(Extracted material Opens)

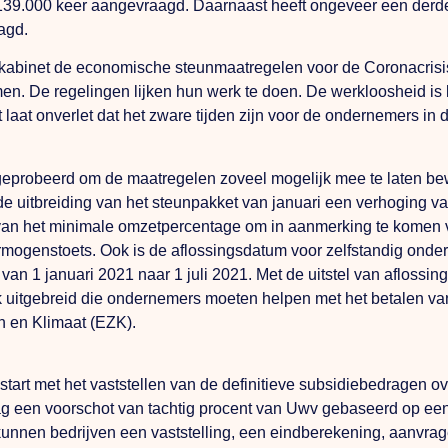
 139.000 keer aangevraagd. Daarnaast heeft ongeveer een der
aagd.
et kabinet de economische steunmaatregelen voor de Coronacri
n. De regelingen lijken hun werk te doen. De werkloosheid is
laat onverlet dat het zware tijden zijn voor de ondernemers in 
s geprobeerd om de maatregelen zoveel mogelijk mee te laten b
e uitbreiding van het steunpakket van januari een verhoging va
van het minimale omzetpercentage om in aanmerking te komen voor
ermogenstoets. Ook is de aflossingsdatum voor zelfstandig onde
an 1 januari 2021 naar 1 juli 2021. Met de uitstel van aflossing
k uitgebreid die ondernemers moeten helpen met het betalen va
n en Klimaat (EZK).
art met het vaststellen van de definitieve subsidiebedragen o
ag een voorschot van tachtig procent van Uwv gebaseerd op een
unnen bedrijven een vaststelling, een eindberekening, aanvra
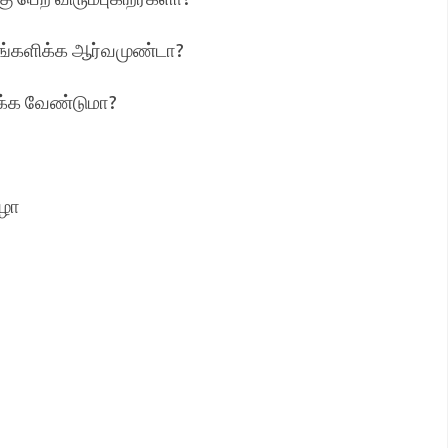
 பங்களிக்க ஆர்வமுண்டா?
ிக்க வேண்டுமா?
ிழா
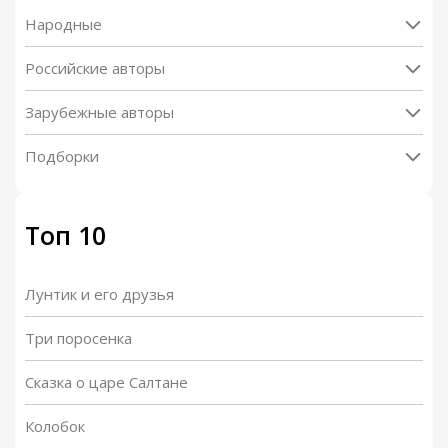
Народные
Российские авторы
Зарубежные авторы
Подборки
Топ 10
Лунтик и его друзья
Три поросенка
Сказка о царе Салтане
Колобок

(Extracted material Closes)

Copy each line of the records above that carries the word "ondernemers".

(Response)
laat onverlet dat het zware tijden zijn voor de ondernemers in 
k uitgebreid die ondernemers moeten helpen met het betalen va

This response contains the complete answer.